This week, Michigan’s Rick Snyder became the sixth GOP governor to propose expanding his state’s health insurance program to cover more low-income residents, in line with the Democratic administration’s strong recommendation. Eleven Republican governors have rejected the idea while a dozen, who have been mostly critical, have not announced a decision.

Although the Democratic president’s re-election last fall cleared the way for providing health insurance for millions of Americans who don’t have it, many Republican governors have resisted parts of the plan that remained optional. They have been reluctant to expand their Medicaid programs to cover more low-income residents. And many declined to take responsibility for the online marketplaces — called exchanges — that would offer subsidized private coverage to the middle class.

Both would pose costs to the states and also involved cooperating with a larger government role in health care that many Republicans strongly opposed.

However, the federal government’s agreement to pay most of the added Medicaid expense, and belief that fewer residents would be showing up at local hospitals without insurance, have begun to break down some governors’ opposition.

“Politically, the dynamic may be shifting,” said Matt Benson, a senior aide to Arizona Republican Gov. Jan Brewer, who proposed expanding Medicaid last month. “There may be some folks looking at this anew.”

Two high-profile Republican governors, Scott Walker of Wisconsin and Rick Scott of Florida, have voiced skepticism about the federal terms but are still considering the option.

Most Democratic governors have supported expanding their Medicaid programs to cover more low-income residents, mainly adults with no children at home, who don’t qualify now. With such an expansion, Medicaid would account for almost all of the state’s poor. Under the new federal plan, higher earners would be required to get private insurance. Together, the provisions are aimed at sharply reducing the 15% of Americans who are uninsured.

But many Republican governors shrank from taking on any further costs for Medicaid, which has heavily burdened state budgets. The federal government would pay the full cost for the first three years under the new system, but the states would pay up to 10 percent later. Some governors worried that the federal government could decide to trim back its contribution in the future.

The governors now agreeing to opt in and expand Medicaid include Republicans from different regions of the country and different ideological leanings. This has prompted hope among some health care overhaul supporters of more GOP defections. In addition to Snyder and Brewer, Republican governors who support expanding Medicaid include Jack Dalrymple of North Dakota, John Kasich of Ohio, Brian Sandoval of Nevada and Susana Martinez of New Mexico.

In each state, the proposal must still be approved by the legislature, where there is still Republican opposition.

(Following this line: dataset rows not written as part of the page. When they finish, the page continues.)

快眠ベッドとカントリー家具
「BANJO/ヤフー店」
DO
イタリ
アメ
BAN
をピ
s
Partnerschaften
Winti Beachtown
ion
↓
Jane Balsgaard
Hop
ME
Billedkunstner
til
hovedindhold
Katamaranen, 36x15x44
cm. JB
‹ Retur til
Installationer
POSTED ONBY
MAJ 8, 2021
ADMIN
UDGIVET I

Snyder said that in Michigan, the expansion would provide coverage for about 500,000 uninsured residents, mostly at federal expense, and save state taxpayers $1.2 billion through 2020. Many states now help hospitals cover some of the cost of treating those without insurance.

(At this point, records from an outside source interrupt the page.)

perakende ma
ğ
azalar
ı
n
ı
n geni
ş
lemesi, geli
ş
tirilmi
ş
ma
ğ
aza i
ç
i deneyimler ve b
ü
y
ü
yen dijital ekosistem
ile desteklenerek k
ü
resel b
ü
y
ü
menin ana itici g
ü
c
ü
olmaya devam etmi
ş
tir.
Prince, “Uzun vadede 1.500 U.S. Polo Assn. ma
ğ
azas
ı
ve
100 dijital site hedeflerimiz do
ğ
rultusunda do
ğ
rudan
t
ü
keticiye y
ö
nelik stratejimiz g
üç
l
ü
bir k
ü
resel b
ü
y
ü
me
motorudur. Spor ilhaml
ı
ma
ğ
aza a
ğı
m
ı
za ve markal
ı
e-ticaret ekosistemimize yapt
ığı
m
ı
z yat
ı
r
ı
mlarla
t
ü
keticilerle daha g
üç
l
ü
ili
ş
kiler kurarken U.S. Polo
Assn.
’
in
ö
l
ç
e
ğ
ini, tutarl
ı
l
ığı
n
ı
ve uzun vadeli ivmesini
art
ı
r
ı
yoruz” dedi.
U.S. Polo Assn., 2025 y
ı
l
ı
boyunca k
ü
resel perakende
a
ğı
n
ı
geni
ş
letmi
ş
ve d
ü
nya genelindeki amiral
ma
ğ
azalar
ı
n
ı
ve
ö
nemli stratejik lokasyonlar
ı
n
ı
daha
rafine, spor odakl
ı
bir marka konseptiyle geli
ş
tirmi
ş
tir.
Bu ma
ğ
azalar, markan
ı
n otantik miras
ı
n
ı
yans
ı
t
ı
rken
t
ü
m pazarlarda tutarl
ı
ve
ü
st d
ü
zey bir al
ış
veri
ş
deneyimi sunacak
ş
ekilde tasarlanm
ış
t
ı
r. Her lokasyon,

“This is a federal program that we would not have necessarily created for Michigan,” he said Wednesday, but “this is saving money and improving lives.”

Governors have been under immense pressure to opt in from hospital and medical associations, as well as advocates for the poor.

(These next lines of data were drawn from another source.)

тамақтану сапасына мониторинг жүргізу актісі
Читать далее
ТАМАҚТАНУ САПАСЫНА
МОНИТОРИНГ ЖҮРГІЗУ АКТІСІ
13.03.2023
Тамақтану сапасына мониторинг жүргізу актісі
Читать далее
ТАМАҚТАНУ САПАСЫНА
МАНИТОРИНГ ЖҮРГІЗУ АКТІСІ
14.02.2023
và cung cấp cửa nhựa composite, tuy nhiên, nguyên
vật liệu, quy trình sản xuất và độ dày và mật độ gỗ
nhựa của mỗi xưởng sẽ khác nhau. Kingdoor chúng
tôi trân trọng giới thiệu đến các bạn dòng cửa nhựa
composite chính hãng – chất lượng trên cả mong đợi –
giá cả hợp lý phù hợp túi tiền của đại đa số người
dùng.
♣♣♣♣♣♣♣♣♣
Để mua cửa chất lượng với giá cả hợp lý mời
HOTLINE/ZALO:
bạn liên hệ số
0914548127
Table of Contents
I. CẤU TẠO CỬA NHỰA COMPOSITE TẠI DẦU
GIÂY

In explaining their decisions, Kasich, Brewer and others have said rejecting an expansion would mean their taxpayers would subsidize care for those in other states, while receiving no benefits themselves. In Ohio, that would be an estimated $2.4 billion over two years, Kasich said Monday.

“Ohio taxpayer dollars are coming back to Ohio to support a significant need we have,” he said.

But governors elsewhere said they fear the states would be saddled with huge costs if the federal government later reneged on its commitment.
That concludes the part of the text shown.